▶ Work request:
A copy of the listing below is needed, exact in every line and without images.

▶ Entries shown:
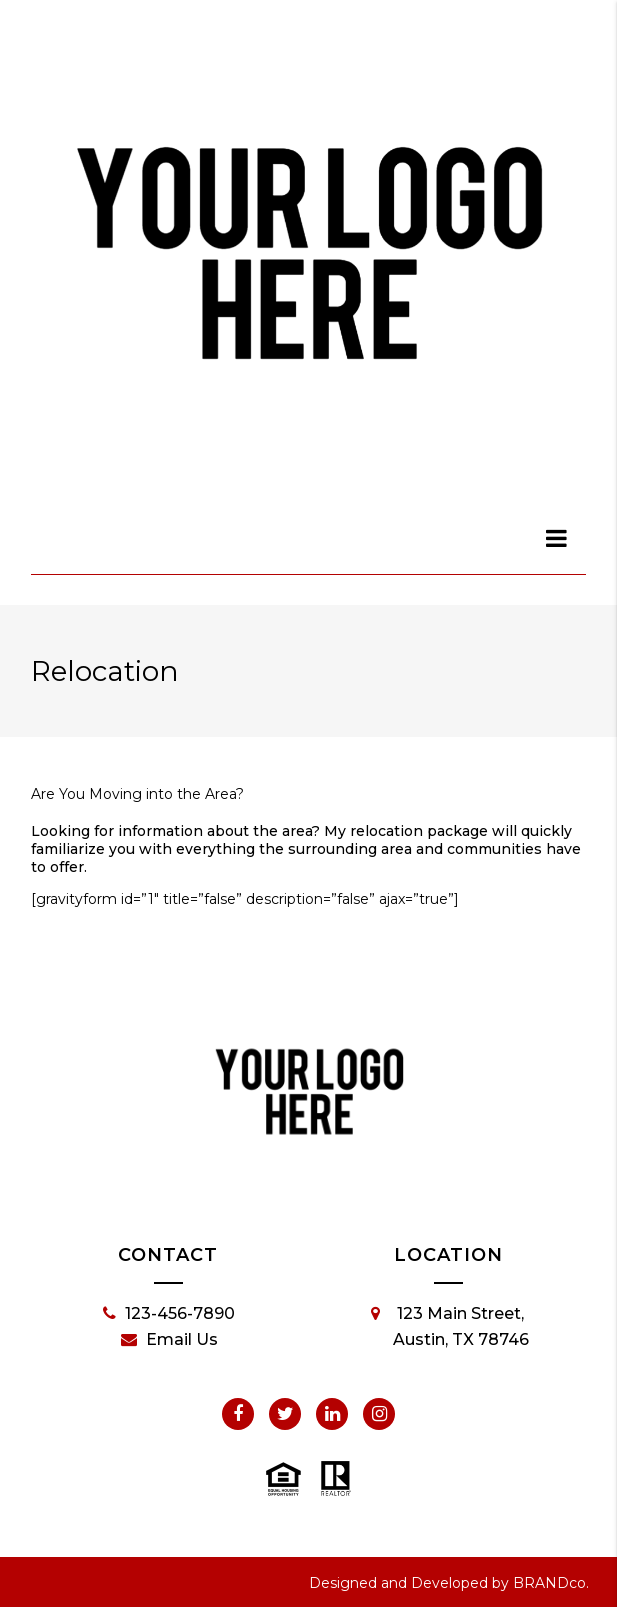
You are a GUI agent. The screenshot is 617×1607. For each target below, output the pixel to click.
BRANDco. (551, 1583)
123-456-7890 (169, 1314)
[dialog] (557, 538)
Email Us (169, 1340)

▶ Response to this exercise:
You are a GUI agent. The screenshot is 617×1607. For each target below, output the pixel to click.
BRANDco. (551, 1583)
123-456-7890 (169, 1314)
[dialog] (557, 538)
Email Us (169, 1340)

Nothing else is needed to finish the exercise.